-- Opening Marker --
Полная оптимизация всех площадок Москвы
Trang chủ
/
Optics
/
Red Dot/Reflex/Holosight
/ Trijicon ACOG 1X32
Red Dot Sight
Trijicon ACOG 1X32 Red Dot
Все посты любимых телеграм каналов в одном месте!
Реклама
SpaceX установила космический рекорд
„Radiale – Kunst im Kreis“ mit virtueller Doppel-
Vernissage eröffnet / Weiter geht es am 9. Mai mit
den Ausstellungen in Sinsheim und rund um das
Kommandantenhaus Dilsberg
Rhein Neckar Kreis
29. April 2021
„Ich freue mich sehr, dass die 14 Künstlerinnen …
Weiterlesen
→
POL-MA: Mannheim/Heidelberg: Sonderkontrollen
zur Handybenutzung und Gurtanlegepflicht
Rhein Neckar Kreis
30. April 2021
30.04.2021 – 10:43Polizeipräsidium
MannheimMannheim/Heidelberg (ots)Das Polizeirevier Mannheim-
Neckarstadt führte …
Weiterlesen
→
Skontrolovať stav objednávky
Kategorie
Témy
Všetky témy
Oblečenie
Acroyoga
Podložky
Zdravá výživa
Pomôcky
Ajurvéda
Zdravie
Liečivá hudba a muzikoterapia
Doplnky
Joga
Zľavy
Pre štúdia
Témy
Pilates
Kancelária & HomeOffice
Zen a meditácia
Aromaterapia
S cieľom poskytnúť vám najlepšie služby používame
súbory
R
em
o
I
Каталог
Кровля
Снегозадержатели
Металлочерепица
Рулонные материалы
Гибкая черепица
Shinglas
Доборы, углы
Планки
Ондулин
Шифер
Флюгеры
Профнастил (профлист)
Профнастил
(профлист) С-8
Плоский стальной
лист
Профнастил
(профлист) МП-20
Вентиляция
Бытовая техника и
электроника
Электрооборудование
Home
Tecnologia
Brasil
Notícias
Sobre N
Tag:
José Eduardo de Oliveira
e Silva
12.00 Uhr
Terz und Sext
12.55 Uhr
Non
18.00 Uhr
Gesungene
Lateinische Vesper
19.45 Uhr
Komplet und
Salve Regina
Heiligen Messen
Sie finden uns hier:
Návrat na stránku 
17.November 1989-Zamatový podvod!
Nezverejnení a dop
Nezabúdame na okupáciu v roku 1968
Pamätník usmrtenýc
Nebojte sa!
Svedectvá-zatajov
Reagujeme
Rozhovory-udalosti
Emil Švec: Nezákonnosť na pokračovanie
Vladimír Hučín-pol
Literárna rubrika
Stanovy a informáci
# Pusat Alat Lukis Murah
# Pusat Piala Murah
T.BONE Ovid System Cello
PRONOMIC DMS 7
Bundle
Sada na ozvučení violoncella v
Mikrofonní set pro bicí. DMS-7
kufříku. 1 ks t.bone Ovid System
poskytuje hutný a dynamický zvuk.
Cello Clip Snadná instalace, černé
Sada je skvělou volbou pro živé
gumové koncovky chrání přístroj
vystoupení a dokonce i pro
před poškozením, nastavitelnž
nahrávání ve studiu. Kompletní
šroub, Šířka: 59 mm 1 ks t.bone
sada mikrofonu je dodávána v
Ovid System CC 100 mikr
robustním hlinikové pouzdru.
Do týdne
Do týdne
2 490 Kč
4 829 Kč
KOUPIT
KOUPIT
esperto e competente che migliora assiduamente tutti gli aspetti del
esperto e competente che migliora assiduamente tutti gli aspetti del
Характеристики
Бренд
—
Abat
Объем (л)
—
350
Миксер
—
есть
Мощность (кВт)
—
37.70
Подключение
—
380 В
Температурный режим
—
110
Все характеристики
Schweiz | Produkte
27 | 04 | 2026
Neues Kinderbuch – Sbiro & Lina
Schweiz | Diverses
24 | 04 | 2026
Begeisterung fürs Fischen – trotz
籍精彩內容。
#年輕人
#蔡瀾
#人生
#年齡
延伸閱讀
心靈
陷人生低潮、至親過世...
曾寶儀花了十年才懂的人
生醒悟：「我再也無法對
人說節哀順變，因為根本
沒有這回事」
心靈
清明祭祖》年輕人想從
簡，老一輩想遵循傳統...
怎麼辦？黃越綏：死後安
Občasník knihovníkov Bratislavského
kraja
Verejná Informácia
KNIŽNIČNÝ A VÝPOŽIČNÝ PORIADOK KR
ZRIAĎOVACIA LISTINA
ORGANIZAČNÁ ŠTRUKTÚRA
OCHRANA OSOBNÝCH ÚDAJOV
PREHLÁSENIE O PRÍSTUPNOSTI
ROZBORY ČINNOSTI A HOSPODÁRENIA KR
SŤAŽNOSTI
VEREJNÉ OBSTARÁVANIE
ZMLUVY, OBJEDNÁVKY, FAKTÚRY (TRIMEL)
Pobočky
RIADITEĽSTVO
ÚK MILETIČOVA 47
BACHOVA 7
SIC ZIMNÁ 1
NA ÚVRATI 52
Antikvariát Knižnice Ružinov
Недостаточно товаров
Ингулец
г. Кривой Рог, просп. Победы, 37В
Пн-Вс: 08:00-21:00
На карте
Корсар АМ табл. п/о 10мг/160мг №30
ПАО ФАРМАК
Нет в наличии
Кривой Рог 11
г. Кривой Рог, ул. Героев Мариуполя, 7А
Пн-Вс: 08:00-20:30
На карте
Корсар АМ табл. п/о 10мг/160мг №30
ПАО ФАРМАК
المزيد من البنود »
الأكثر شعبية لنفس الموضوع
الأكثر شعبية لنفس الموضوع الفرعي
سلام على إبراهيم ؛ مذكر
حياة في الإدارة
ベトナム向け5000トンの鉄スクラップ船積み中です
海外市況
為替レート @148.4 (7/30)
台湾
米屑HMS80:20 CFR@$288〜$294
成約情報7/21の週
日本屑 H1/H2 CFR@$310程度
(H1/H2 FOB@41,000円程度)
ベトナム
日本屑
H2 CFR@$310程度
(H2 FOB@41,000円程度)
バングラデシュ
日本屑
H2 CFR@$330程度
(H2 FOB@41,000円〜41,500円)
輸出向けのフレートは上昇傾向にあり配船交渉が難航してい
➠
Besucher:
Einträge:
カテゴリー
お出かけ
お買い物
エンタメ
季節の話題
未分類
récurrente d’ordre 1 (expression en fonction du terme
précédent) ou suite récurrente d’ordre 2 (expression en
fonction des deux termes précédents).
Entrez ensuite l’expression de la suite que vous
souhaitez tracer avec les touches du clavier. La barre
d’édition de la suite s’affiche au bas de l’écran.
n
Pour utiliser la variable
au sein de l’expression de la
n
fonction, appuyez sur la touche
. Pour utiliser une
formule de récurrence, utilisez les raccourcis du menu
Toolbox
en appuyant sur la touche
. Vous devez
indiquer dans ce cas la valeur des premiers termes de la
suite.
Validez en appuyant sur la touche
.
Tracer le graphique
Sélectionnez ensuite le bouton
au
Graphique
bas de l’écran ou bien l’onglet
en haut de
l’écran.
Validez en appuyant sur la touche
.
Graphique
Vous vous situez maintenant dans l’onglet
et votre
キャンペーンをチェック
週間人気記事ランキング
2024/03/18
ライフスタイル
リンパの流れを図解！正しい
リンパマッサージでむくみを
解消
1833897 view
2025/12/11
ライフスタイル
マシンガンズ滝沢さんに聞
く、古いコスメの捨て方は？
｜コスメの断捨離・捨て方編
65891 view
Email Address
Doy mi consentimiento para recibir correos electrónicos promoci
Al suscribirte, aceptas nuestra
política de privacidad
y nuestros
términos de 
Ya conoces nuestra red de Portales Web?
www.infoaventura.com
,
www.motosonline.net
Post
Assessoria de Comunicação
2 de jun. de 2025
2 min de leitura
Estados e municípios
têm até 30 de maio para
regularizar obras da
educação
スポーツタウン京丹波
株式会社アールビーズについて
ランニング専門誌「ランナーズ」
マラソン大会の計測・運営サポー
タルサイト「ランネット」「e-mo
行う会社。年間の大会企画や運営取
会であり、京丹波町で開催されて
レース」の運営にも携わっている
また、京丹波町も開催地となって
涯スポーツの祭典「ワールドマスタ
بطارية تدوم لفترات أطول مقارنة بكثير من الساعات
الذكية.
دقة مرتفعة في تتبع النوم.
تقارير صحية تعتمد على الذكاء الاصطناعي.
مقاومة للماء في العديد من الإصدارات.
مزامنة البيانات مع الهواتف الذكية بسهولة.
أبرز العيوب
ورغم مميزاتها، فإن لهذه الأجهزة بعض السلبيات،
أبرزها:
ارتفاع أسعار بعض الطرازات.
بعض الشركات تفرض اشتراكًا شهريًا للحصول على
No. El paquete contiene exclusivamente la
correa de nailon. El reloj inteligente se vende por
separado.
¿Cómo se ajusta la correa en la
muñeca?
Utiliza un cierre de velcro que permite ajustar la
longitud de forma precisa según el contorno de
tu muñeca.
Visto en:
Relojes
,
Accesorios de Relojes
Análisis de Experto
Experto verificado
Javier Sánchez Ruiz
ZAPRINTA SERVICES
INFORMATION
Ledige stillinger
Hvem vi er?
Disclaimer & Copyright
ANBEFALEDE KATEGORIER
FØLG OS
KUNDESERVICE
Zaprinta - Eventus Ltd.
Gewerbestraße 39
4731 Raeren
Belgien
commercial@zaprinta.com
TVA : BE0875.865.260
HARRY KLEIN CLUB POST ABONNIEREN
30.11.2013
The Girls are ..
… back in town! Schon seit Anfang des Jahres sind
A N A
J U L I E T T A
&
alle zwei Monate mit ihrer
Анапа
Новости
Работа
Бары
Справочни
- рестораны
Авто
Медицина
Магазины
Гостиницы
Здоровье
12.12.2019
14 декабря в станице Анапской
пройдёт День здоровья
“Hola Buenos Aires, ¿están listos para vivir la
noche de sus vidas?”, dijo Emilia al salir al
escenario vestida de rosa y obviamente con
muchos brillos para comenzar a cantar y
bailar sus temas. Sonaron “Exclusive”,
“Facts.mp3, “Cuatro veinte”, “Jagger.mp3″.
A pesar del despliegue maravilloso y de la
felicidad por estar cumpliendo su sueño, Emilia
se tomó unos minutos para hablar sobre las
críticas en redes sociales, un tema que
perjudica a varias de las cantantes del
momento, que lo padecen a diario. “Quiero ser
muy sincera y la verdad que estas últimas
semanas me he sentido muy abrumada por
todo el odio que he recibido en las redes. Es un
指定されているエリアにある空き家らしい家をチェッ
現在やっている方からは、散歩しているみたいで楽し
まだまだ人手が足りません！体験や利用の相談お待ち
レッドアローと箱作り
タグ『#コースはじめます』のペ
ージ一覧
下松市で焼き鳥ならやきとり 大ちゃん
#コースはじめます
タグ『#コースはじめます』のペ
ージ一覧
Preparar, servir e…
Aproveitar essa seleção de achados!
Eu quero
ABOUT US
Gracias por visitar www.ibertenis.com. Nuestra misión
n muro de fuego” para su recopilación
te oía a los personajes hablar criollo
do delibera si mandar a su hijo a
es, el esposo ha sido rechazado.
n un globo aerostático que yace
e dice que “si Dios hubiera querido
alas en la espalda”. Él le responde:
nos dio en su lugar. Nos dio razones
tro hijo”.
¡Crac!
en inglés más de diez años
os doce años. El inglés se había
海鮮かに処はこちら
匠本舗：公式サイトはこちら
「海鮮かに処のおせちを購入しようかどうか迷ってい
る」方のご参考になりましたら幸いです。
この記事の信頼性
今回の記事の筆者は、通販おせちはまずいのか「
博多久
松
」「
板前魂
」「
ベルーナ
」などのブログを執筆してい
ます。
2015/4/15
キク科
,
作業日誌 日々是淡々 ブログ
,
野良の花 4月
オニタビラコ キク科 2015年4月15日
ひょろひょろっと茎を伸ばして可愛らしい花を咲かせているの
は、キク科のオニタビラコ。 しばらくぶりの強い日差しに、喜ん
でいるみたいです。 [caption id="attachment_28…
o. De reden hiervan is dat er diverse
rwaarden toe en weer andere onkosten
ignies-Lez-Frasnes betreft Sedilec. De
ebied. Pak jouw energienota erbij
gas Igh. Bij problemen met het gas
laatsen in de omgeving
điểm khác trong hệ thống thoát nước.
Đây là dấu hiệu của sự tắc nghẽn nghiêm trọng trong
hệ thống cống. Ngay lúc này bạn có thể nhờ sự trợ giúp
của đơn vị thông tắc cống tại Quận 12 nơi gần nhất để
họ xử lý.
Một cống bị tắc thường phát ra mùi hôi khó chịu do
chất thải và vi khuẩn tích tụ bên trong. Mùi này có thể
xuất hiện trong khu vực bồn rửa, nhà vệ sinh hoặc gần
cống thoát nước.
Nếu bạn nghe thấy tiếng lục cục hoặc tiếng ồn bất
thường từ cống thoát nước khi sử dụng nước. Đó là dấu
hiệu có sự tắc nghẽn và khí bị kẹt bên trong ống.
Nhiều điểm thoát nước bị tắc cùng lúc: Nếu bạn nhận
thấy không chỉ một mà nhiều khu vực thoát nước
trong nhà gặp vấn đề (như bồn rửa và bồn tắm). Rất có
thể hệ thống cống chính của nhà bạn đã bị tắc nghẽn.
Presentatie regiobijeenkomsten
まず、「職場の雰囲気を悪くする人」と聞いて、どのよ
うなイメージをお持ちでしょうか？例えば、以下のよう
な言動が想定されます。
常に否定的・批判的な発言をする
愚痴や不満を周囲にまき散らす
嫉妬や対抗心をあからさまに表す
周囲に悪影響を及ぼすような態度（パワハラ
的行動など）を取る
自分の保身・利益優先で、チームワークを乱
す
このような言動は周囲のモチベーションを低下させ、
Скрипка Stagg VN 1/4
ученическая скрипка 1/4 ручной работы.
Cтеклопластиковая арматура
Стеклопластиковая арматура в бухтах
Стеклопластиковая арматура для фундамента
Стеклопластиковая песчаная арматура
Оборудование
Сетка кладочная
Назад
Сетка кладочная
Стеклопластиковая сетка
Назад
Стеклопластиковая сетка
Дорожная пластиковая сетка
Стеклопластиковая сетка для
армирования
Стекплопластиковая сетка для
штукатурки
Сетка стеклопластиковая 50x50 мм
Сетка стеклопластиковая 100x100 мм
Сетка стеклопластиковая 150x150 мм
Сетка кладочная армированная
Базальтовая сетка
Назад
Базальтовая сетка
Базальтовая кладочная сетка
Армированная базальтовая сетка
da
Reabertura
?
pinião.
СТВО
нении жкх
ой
-- Closing Marker --
**EXERCISE DETAILS:**
Find where the line with "24 | 04 | 2026" sits in the material above, then copy exactly from it through the line with "週間人気記事ランキング". Add no other line.

**RESPONSE TO THE EXERCISE:**
24 | 04 | 2026
Begeisterung fürs Fischen – trotz
籍精彩內容。
#年輕人
#蔡瀾
#人生
#年齡
延伸閱讀
心靈
陷人生低潮、至親過世...
曾寶儀花了十年才懂的人
生醒悟：「我再也無法對
人說節哀順變，因為根本
沒有這回事」
心靈
清明祭祖》年輕人想從
簡，老一輩想遵循傳統...
怎麼辦？黃越綏：死後安
Občasník knihovníkov Bratislavského
kraja
Verejná Informácia
KNIŽNIČNÝ A VÝPOŽIČNÝ PORIADOK KR
ZRIAĎOVACIA LISTINA
ORGANIZAČNÁ ŠTRUKTÚRA
OCHRANA OSOBNÝCH ÚDAJOV
PREHLÁSENIE O PRÍSTUPNOSTI
ROZBORY ČINNOSTI A HOSPODÁRENIA KR
SŤAŽNOSTI
VEREJNÉ OBSTARÁVANIE
ZMLUVY, OBJEDNÁVKY, FAKTÚRY (TRIMEL)
Pobočky
RIADITEĽSTVO
ÚK MILETIČOVA 47
BACHOVA 7
SIC ZIMNÁ 1
NA ÚVRATI 52
Antikvariát Knižnice Ružinov
Недостаточно товаров
Ингулец
г. Кривой Рог, просп. Победы, 37В
Пн-Вс: 08:00-21:00
На карте
Корсар АМ табл. п/о 10мг/160мг №30
ПАО ФАРМАК
Нет в наличии
Кривой Рог 11
г. Кривой Рог, ул. Героев Мариуполя, 7А
Пн-Вс: 08:00-20:30
На карте
Корсар АМ табл. п/о 10мг/160мг №30
ПАО ФАРМАК
المزيد من البنود »
الأكثر شعبية لنفس الموضوع
الأكثر شعبية لنفس الموضوع الفرعي
سلام على إبراهيم ؛ مذكر
حياة في الإدارة
ベトナム向け5000トンの鉄スクラップ船積み中です
海外市況
為替レート @148.4 (7/30)
台湾
米屑HMS80:20 CFR@$288〜$294
成約情報7/21の週
日本屑 H1/H2 CFR@$310程度
(H1/H2 FOB@41,000円程度)
ベトナム
日本屑
H2 CFR@$310程度
(H2 FOB@41,000円程度)
バングラデシュ
日本屑
H2 CFR@$330程度
(H2 FOB@41,000円〜41,500円)
輸出向けのフレートは上昇傾向にあり配船交渉が難航してい
➠
Besucher:
Einträge:
カテゴリー
お出かけ
お買い物
エンタメ
季節の話題
未分類
récurrente d’ordre 1 (expression en fonction du terme
précédent) ou suite récurrente d’ordre 2 (expression en
fonction des deux termes précédents).
Entrez ensuite l’expression de la suite que vous
souhaitez tracer avec les touches du clavier. La barre
d’édition de la suite s’affiche au bas de l’écran.
n
Pour utiliser la variable
au sein de l’expression de la
n
fonction, appuyez sur la touche
. Pour utiliser une
formule de récurrence, utilisez les raccourcis du menu
Toolbox
en appuyant sur la touche
. Vous devez
indiquer dans ce cas la valeur des premiers termes de la
suite.
Validez en appuyant sur la touche
.
Tracer le graphique
Sélectionnez ensuite le bouton
au
Graphique
bas de l’écran ou bien l’onglet
en haut de
l’écran.
Validez en appuyant sur la touche
.
Graphique
Vous vous situez maintenant dans l’onglet
et votre
キャンペーンをチェック
週間人気記事ランキング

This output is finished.